Alexander Thom and the Megalithic Yard
Professor
Alexander Thom was a man who spent several decades studying stone
circles across the country in an attempt to decipher their meaning.
He discovered that not all were perfect
circles - some were egg-shaped others elliptical - but whatever
the shape they all seemed to show remarkable geometric precision
long before the Age of Pythagoras.
Thom's conclusions were that the stone rings were
astronomical observatories, a theory that, at the time, was met
with some contempt.
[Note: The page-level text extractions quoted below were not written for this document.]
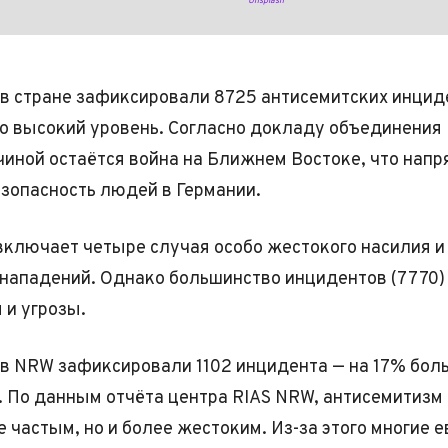
Unsplash
 в стране зафиксировали 8725 антисемитских инцид
о высокий уровень. Согласно докладу объединения 
чиной остаётся война на Ближнем Востоке, что нап
езопасность людей в Германии.
включает четыре случая особо жестокого насилия и
нападений. Однако большинство инцидентов (7770) 
 и угрозы.
 в NRW зафиксировали 1102 инцидента — на 17% бол
. По данным отчёта центра RIAS NRW, антисемитизм 
 частым, но и более жестоким. Из-за этого многие е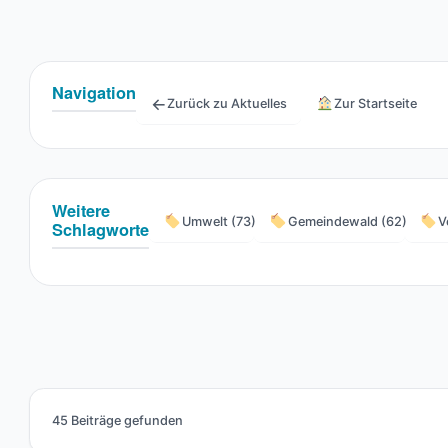
Navigation
←
Zurück zu Aktuelles
Zur Startseite
Weitere
Umwelt (73)
Gemeindewald (62)
V
Schlagworte
45 Beiträge gefunden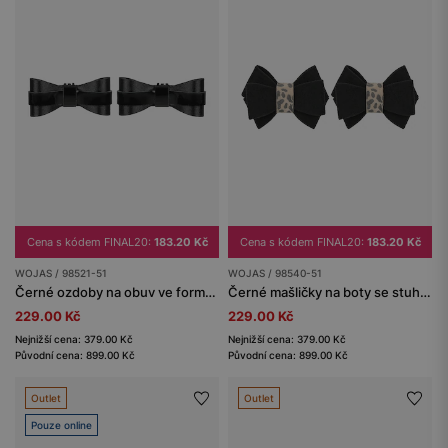
Cena s kódem FINAL20:
183.20 Kč
Cena s kódem FINAL20:
183.20 Kč
WOJAS / 98521-51
WOJAS / 98540-51
Černé ozdoby na obuv ve formě úzkých mašliček
Černé mašličky na boty se stuhou s leopardím vzorem
229.00 Kč
229.00 Kč
Nejnižší cena: 379.00 Kč
Nejnižší cena: 379.00 Kč
Původní cena: 899.00 Kč
Původní cena: 899.00 Kč
Outlet
Outlet
Pouze online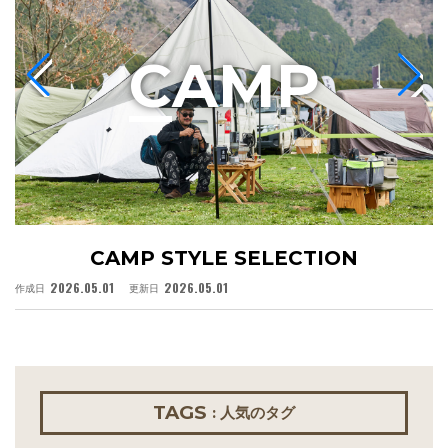
C
AMP
CAMP STYLE SELECTION
2026.05.01
2026.05.01
作成日
更新日
作
TAGS
: 人気のタグ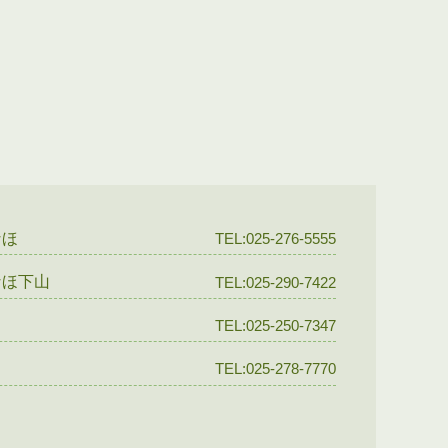
なほ
TEL:025-276-5555
なほ下山
TEL:025-290-7422
TEL:025-250-7347
TEL:025-278-7770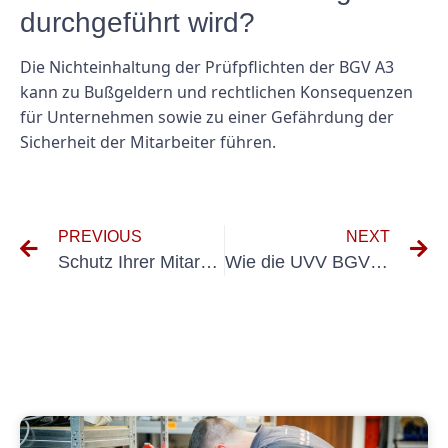
durchgeführt wird?
Die Nichteinhaltung der Prüfpflichten der BGV A3
kann zu Bußgeldern und rechtlichen Konsequenzen
für Unternehmen sowie zu einer Gefährdung der
Sicherheit der Mitarbeiter führen.
PREVIOUS
NEXT
Schutz Ihrer Mitarbeiter: Warum die Einhaltung der UVV BGV D6 unerlässlich ist
Wie die UVV BGV D8 die Zukunft der Arbeitssicherheit prägt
Even today his theories are not entirely accepted
although it is now more or less agreed that most of our megaliths
had some astronomical function - the level of complexity is still
hotly debated.
As early as 1934, Thom had become interested
in prehistoric stone circles and their astronomical associations,
thereafter carrying out an ambitious project in which he accurately
surveyed and carefully measured a number of megalithic sites throughout
Britain.
Professor Thom published his megalithic findings
in 1955 in the Journal of the Royal Statistical Society and after
his retirement, published a further two articles that addressed
a unit of measurement he found employed consistently at many prehistoric
megalithic sites across Britain.
Thom's discovery was what he termed "the
megalithic yard" - a measurement of 2.72 feet, or 0.83 metres
- that suggests the megalithic builders of these stone circles had
an advanced understanding of geometry and mathematics as well as
astronomy.
Expanding on the ideas of Professor Thom is another
controversial scholar, Dr Robert Lomas, co-author of Uriel's Machine
- The Prehistoric Technology that Survived the Flood.
Dr Lomas is of the opinion that the Megalithic
Yard - or rather the Megalithic Half-Yard, a measurement he favours
- was developed in Orkney before spreading southwards through a
trading network used by the ancient Orcadians.